Benchmarking estimatr

This document benchmarks the speed of lm_robust against other estimators. Our performance is slightly better than base R when using classical standard errors, but most of our improvements come when estimating robust standard errors.

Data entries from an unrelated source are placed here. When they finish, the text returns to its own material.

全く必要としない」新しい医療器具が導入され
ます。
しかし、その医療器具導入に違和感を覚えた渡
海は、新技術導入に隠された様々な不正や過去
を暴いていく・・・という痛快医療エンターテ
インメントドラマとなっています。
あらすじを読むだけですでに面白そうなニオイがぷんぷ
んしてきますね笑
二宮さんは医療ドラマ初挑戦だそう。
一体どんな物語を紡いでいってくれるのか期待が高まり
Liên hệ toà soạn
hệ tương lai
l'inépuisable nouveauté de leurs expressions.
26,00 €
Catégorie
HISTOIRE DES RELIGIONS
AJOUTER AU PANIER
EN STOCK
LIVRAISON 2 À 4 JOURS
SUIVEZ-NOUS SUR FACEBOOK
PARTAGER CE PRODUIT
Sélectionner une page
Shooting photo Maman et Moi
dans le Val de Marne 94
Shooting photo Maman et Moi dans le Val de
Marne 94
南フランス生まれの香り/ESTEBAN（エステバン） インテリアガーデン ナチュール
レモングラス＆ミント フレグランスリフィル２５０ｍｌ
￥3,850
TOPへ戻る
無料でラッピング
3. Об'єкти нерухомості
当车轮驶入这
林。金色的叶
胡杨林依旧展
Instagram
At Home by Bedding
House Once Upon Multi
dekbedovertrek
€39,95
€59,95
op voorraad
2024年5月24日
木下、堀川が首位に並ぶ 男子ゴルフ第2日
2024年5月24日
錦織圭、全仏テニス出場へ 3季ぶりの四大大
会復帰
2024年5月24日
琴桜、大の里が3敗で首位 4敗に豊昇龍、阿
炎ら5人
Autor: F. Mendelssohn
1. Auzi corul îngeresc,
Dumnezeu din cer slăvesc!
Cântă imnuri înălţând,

The times are milliseconds and are a median over 200 runs for all but the CR2 case, which was taken on a sample of 50 runs, using the microbenchmark package. This benchmarking was done on a 2017 MacBook Air, with a 1.8 GHz Intel Core i5 CPU and 8 GB of memory.

Linear regression

I test our speed in estimating coefficients, standard errors, and doing inference on four different datasets (500 and 5000 observations; 5 and 50 covariates) and across several different specifications. Below I preview the results comparing lm_robust() to base R for fitting coefficients and a commonly used package for robust standard errors, such as the sandwich package. In the two largest datasets, our method is almost always faster and at worst is the same as base R, and only with classical standard errors. When it comes to the biggest gains, using lm_robust() to get HC2 or Stata-like cluster-robust standard errors will roughly halve your waiting time. If you want CR2 standard errors, lm_robust() can reduce your run time by a factor of 10!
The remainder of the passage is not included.